(Bloomberg) -- Apple Inc.’s retail chief, pushing back on a campaign to unionize stores, told employees that the effort could slow workplace progress and that third-party labor groups don’t share the company’s commitment to employees.
“It is your right to join a union -- and it is equally your right not to join a union,” Deirdre O’Brien, senior vice president of retail and human resources since 2019, said in a video to employees. “And if you’re faced with that decision, I want to encourage you to consult a wide range of people and sources to make sure you understand what it could mean to work at Apple under a collective bargaining agreement.”
The Cupertino, California-based company, which has about 270 retail stores in the US, declined to comment.
Apple is contending with unionization efforts in several parts of the US, including Washington state, New York City and Maryland. Earlier this month, Apple posted signs in break rooms within retail locations to reiterate its employee benefits while implying that some may disappear if stores become unionized.
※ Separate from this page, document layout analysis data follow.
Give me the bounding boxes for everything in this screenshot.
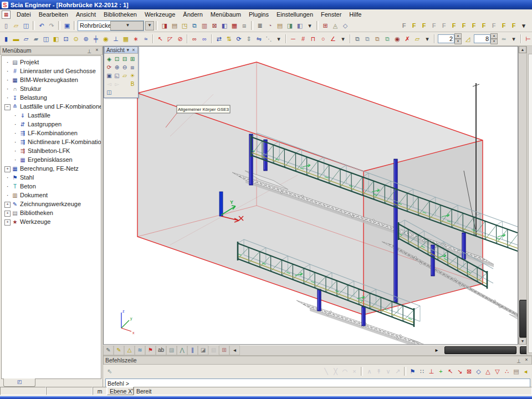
- menu-ansicht[interactable]: Ansicht: [72, 10, 100, 19]
- expander-plus-icon[interactable]: +: [4, 200, 11, 208]
- snap-settings-button[interactable]: ▤: [511, 367, 521, 376]
- grid-spinner[interactable]: 8 ▲▼: [474, 33, 498, 44]
- scroll-up-icon[interactable]: ▲: [519, 46, 526, 53]
- tree-item-bim-werkzeugkasten[interactable]: ·▦BIM-Werkzeugkasten: [2, 75, 101, 84]
- view-flag-3-button[interactable]: F: [419, 21, 429, 30]
- menu-fenster[interactable]: Fenster: [317, 10, 345, 19]
- show-volumes-button[interactable]: ∥: [187, 345, 198, 355]
- scroll-down-icon[interactable]: ▼: [519, 337, 526, 345]
- view-flag-12-button[interactable]: F: [509, 21, 519, 30]
- storeys-button[interactable]: ◳: [180, 21, 190, 30]
- zoom-all-button[interactable]: ▣: [105, 71, 113, 80]
- view-flag-4-button[interactable]: F: [429, 21, 439, 30]
- scrollbar-thumb[interactable]: [519, 300, 527, 337]
- line-grid-button[interactable]: ⊥: [427, 367, 436, 376]
- draw-circle-button[interactable]: ○: [318, 34, 328, 44]
- erase-segment-button[interactable]: ×: [350, 367, 359, 376]
- layers-button[interactable]: ▤: [170, 21, 180, 30]
- expander-plus-icon[interactable]: +: [4, 218, 11, 226]
- clipboard-button[interactable]: ▥: [200, 21, 209, 30]
- select-window-button[interactable]: ◸: [165, 34, 175, 44]
- draw-rectangle-button[interactable]: ⊓: [308, 34, 318, 44]
- draw-angle-button[interactable]: ∠: [328, 34, 338, 44]
- view-top-button[interactable]: ⊡: [113, 55, 121, 63]
- draw-arc-button[interactable]: ◠: [340, 367, 350, 376]
- tree-item-zeichnungswerkzeuge[interactable]: +✎Zeichnungswerkzeuge: [2, 200, 101, 208]
- catalog-block-button[interactable]: ∗: [131, 34, 141, 44]
- scale-spinner[interactable]: 2 ▲▼: [438, 33, 462, 44]
- tree-item-belastung[interactable]: ·↧Belastung: [2, 93, 101, 102]
- tree-item-stahlbeton-lfk[interactable]: ·⇶Stahlbeton-LFK: [2, 146, 101, 155]
- snap-perpendicular-button[interactable]: ▽: [493, 367, 502, 376]
- view-flag-8-button[interactable]: F: [469, 21, 479, 30]
- print-button[interactable]: ≣: [255, 21, 265, 30]
- save-button[interactable]: ◫: [21, 21, 31, 30]
- expander-plus-icon[interactable]: +: [4, 165, 11, 172]
- close-icon[interactable]: ×: [131, 47, 136, 54]
- view-axonometric-button[interactable]: ◈: [105, 55, 113, 63]
- collapse-panel-button[interactable]: ◂: [521, 367, 530, 376]
- menu-plugins[interactable]: Plugins: [245, 10, 273, 19]
- check-structure-button[interactable]: ◬: [330, 21, 340, 30]
- close-icon[interactable]: ×: [523, 357, 530, 364]
- rendered-mode-button[interactable]: ✎: [114, 345, 124, 355]
- array-button[interactable]: ⋱: [264, 34, 274, 44]
- column-button[interactable]: ▮: [1, 34, 11, 44]
- connect-members-button[interactable]: ≈: [141, 34, 151, 44]
- print-preview-button[interactable]: ◔: [265, 21, 275, 30]
- tree-item-linienraster-und-geschosse[interactable]: ·#Linienraster und Geschosse: [2, 66, 101, 75]
- internal-node-button[interactable]: ⊚: [81, 34, 91, 44]
- draw-segment-button[interactable]: ╲: [321, 367, 331, 376]
- menu-datei[interactable]: Datei: [13, 10, 35, 19]
- view-side-button[interactable]: ⊞: [129, 55, 136, 63]
- draw-polyline-button[interactable]: ╳: [331, 367, 340, 376]
- clipping-box-button[interactable]: ▱: [121, 71, 129, 80]
- print-dropdown[interactable]: ▾: [305, 21, 315, 30]
- node-button[interactable]: ⊙: [71, 34, 81, 44]
- snap-flag-button[interactable]: ⚑: [408, 367, 417, 376]
- open-project-button[interactable]: ▱: [11, 21, 21, 30]
- clean-button[interactable]: ⊞: [320, 21, 330, 30]
- slider-left-icon[interactable]: ▸: [433, 346, 440, 355]
- zoom-pair-red-button[interactable]: ∞: [190, 34, 200, 44]
- gallery-button[interactable]: ▦: [229, 21, 239, 30]
- dot-grid-button[interactable]: ∷: [417, 367, 427, 376]
- slab-button[interactable]: ▱: [21, 34, 31, 44]
- render-settings-button[interactable]: ◪: [198, 345, 208, 355]
- model-viewport[interactable]: Allgemeiner Körper GSE3 Y zyx: [103, 46, 518, 345]
- status-plane-button[interactable]: Ebene XY: [107, 387, 134, 395]
- deselect-button[interactable]: ⊘: [175, 34, 185, 44]
- vertex-down-button[interactable]: ∨: [383, 367, 393, 376]
- snap-midpoint-button[interactable]: ↘: [455, 367, 464, 376]
- snap-arc-center-button[interactable]: ∴: [502, 367, 511, 376]
- expander-minus-icon[interactable]: −: [4, 103, 11, 110]
- mdi-child-icon[interactable]: ▦: [2, 11, 11, 19]
- cursor-cross-button[interactable]: +: [436, 367, 446, 376]
- opening-button[interactable]: ⊡: [61, 34, 71, 44]
- vertex-insert-button[interactable]: ↟: [374, 367, 383, 376]
- grid-step-button[interactable]: ≃: [499, 34, 509, 44]
- view-flag-10-button[interactable]: F: [489, 21, 499, 30]
- view-flag-9-button[interactable]: F: [479, 21, 489, 30]
- show-labels-button[interactable]: ⚑: [145, 345, 156, 355]
- view-flag-6-button[interactable]: F: [449, 21, 459, 30]
- document-preview-button[interactable]: ▤: [275, 21, 285, 30]
- support-button[interactable]: ⊥: [111, 34, 121, 44]
- copy-multi-button[interactable]: ⇅: [224, 34, 234, 44]
- tree-item-werkzeuge[interactable]: +★Werkzeuge: [2, 217, 101, 226]
- chevron-down-icon[interactable]: ▾: [126, 47, 130, 54]
- tree-item-stahl[interactable]: ·⚑Stahl: [2, 173, 101, 182]
- zoom-window-button[interactable]: ⧈: [129, 63, 136, 71]
- mirror-button[interactable]: ⇋: [254, 34, 264, 44]
- beam-button[interactable]: ▬: [11, 34, 21, 44]
- zoom-pair-blue-button[interactable]: ∞: [200, 34, 209, 44]
- font-scale-button[interactable]: ◿: [463, 34, 473, 44]
- undo-button[interactable]: ↶: [37, 21, 47, 30]
- show-supports-button[interactable]: △: [124, 345, 135, 355]
- tree-item-struktur[interactable]: ·∩Struktur: [2, 84, 101, 93]
- image-gallery-button[interactable]: ⧈: [239, 21, 249, 30]
- paste-add-button[interactable]: ⧉: [382, 34, 392, 44]
- menu-bearbeiten[interactable]: Bearbeiten: [35, 10, 72, 19]
- new-layer-button[interactable]: ▱: [412, 34, 422, 44]
- paste-properties-button[interactable]: ⧉: [362, 34, 372, 44]
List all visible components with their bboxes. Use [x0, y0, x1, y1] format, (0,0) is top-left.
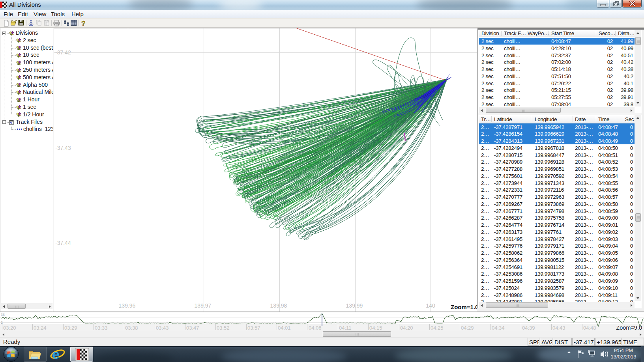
svg-text:-37.42: -37.42: [55, 49, 71, 56]
svg-text:36: 36: [1, 313, 5, 317]
svg-text:e: e: [52, 347, 60, 362]
svg-text:Zoom=1.0: Zoom=1.0: [451, 304, 477, 310]
svg-text:?: ?: [81, 20, 85, 27]
svg-text:139.96: 139.96: [119, 302, 136, 309]
svg-text:140: 140: [426, 302, 435, 309]
svg-text:139.98: 139.98: [270, 302, 287, 309]
svg-text:-37.43: -37.43: [55, 145, 71, 151]
svg-text:-37.44: -37.44: [55, 240, 71, 246]
svg-text:139.97: 139.97: [195, 302, 212, 309]
svg-text:139.99: 139.99: [346, 302, 363, 309]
O’Brien, a veteran Apple executive, said that the relationship between the company and its retail employees could suffer if stores are represented by unions. She also implied that the organizations may not be acting in the best interests of workers.
“We have a relationship that is based on an open and collaborative and direct engagement, which I feel could fundamentally change if a store is represented by a union under a collective bargaining agreement,” she said. “And I worry about what it would mean to put another organization in the middle of our relationship. An organization that doesn’t have a deep understanding of Apple or our business, and most importantly, one that I do not believe shares our commitment to you.”
Over the past several months -- after retail employees raised concerns about workplace conditions and benefits -- Apple has increased pay, issued additional bonuses and expanded vacation time. O’Brien said that implementing new changes could take longer under unions.
“I don’t know if we could have moved as quickly under a collective bargaining agreement as it could limit our ability to make immediate, widespread changes to improve your experience,” she said. “Because the union would bring its own legally mandated rules that would determine how we work through issues, it could make it harder for us to act swiftly to address things that you raise.”